Saturday, September 15, 2007

Not to Crowle yet

We set out this morning to go to Crowle. We are fated not to go to Crowle as yet.
Both of us woke up early - around six - and we finished up getting up not much later. It takes virtually three hours to get ourselves sorted out in the morning when we’re tenting. Three different locations in two tents in four days. Certainly the new tent allowed us to stand upright - a great joy for homo erectus - and after we’d had tea, we sat inside and read - or blogged, as in my case.
The site was quieter than the one the night before, but there was still an ongoing motor cavalcade hum going on in our left ears.

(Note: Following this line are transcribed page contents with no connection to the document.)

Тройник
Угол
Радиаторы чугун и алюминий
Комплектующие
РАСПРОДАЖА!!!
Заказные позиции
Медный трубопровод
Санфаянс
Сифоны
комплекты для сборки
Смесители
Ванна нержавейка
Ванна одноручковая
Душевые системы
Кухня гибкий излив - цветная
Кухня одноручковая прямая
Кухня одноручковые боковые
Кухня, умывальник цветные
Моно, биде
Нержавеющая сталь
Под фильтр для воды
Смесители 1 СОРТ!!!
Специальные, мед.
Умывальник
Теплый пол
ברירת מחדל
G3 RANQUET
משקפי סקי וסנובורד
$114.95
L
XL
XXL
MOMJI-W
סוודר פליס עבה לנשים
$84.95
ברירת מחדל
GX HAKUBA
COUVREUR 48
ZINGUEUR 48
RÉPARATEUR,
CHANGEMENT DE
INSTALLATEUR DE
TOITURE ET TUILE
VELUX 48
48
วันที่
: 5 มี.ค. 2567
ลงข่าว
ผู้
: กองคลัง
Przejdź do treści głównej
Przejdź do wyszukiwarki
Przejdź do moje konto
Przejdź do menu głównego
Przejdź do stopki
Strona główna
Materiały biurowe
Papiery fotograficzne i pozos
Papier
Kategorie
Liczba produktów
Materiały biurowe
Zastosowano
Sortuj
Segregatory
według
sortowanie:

Anyway, we began heading towards Crowle, and found that the Sat Nav seemed to be taking us in a rather long way round route, which required us to go towards Birmingham, virtually, before we went south again. The day wasn’t that exciting in terms of the weather, and we read on one of the electronic road signs that there was some blockage with long queues on the road we were about to take, and I was feeling too tired to cope with dragging through snail-pace traffic - and I think Celia was too.

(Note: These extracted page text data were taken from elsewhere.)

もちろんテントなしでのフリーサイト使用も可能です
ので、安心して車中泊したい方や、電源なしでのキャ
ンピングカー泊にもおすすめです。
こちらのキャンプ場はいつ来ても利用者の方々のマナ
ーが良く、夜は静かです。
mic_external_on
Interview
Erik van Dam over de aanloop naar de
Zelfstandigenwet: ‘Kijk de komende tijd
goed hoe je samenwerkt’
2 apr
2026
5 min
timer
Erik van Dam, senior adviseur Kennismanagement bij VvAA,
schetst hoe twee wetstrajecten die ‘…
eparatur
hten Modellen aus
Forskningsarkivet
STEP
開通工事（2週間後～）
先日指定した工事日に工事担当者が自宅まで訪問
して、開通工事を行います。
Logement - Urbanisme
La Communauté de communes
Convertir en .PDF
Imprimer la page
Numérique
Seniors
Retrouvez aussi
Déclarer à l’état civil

In the end, since we were heading towards Lichfield (where we were booked in for tonight and tomorrow in a hotel) anyway, we decided to have a day that didn’t consist of driving. Instead we went straight onto Lichfield, found a parking building, and wandered around the town.
The weather gradually improved, and we checked out the usual places: charity shops, secondhand bookshops, and so on, and visited the Samuel Johnson museum. Had a pub lunch, and headed on towards the Cathedral. (Which had its spire toppled by the Roundheads).

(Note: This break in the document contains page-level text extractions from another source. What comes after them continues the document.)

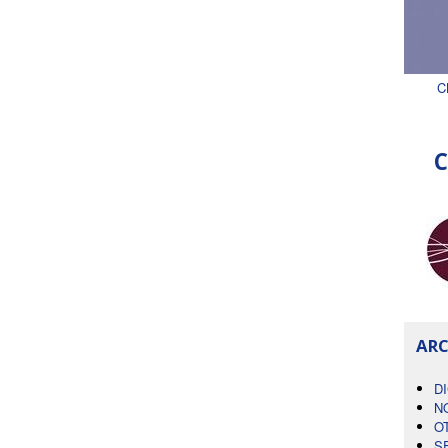
C
C
ARC
D
N
O
S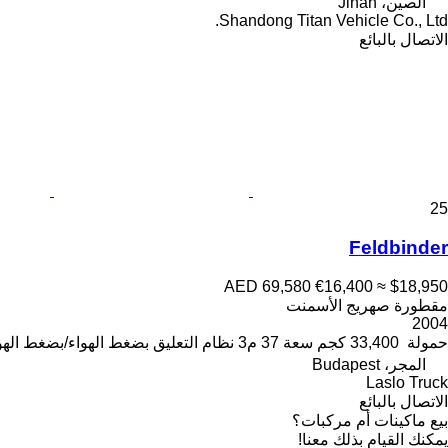
الصين، Jinan
Shandong Titan Vehicle Co., Ltd.
الاتصال بالبائع
25
Feldbinder
AED 69,580
€16,400
≈ $18,950
مقطورة صهريج الأسمنت
2004
حمولة
33,400 كجم
سعة
37 م3
نظام التعليق
بضغط الهواء/بضغط الهو
المجر، Budapest
Laslo Truck
الاتصال بالبائع
بيع ماكينات أم مركبات؟
يمكنك القيام بذلك معنا!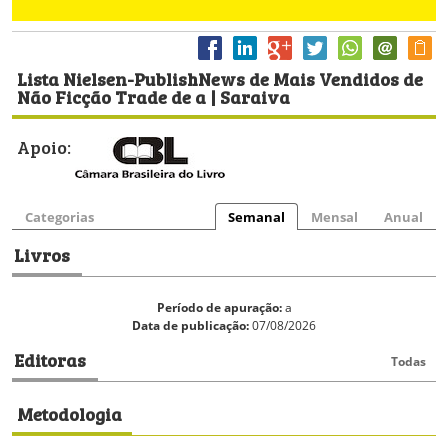
Lista Nielsen-PublishNews de Mais Vendidos de
Não Ficção Trade de a | Saraiva
Apoio:
Categorias
Semanal
Mensal
Anual
Livros
Período de apuração:
a
Data de publicação:
07/08/2026
Editoras
Todas
Metodologia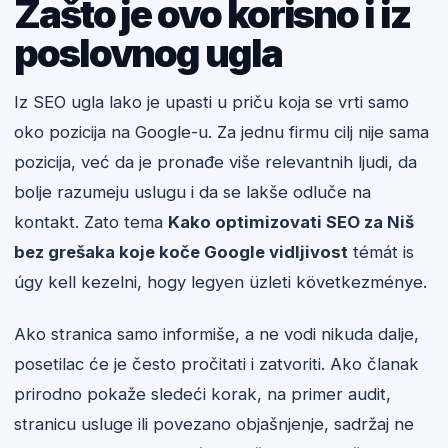
Zašto je ovo korisno i iz
poslovnog ugla
Iz SEO ugla lako je upasti u priču koja se vrti samo
oko pozicija na Google-u. Za jednu firmu cilj nije sama
pozicija, već da je pronađe više relevantnih ljudi, da
bolje razumeju uslugu i da se lakše odluče na
kontakt. Zato tema
Kako optimizovati SEO za Niš
bez grešaka koje koče Google vidljivost
témát is
úgy kell kezelni, hogy legyen üzleti következménye.
Ako stranica samo informiše, a ne vodi nikuda dalje,
posetilac će je često pročitati i zatvoriti. Ako članak
prirodno pokaže sledeći korak, na primer audit,
stranicu usluge ili povezano objašnjenje, sadržaj ne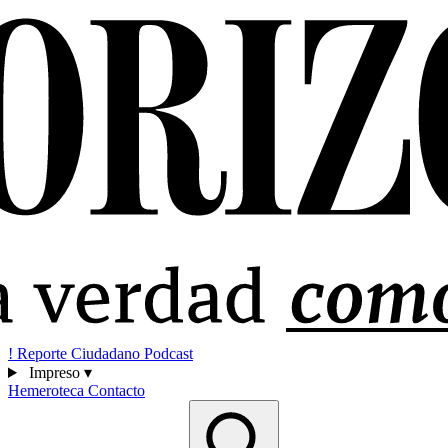
!
Reporte Ciudadano
Podcast
Impreso
▾
Hemeroteca
Contacto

The Cathedral entrance is just extraordinary: dozens of statues of saints and kings, many of them lifesize, fitted into the face of the building. And there are dozens more inside. At first the place struck me as being overly militaristic in its trappings, with a lot of memorials dedicated to people who died in various wars, but it improved as we went on. And we discovered that Bishop Selwyn has his resting place there. He has a great deal to do with New Zealand, so that was a bonus. As was meeting a New Zealander at the door - he was welcoming people as they came in. Both Celia and I felt we knew him, once he started talking about himself a bit, but he didn’t seem to know us. I knew his mother, however: she’s the Anglican minister in Stewart Island.
(It’s been a strange thing that we haven’t met anyone we know from New Zealand since we’ve been here: usually NZeders are thick on the ground.)
The stained-glass window around the main altar is dazzling, full of wonderful colours. Much of it was rescued from a convent on the Continent, bought for £200 and sold to the cathedral for the same amount. The glass was then restored into its new location.
Finally we found our hotel where I’m blogging and Celia’s snoozing. She was tired.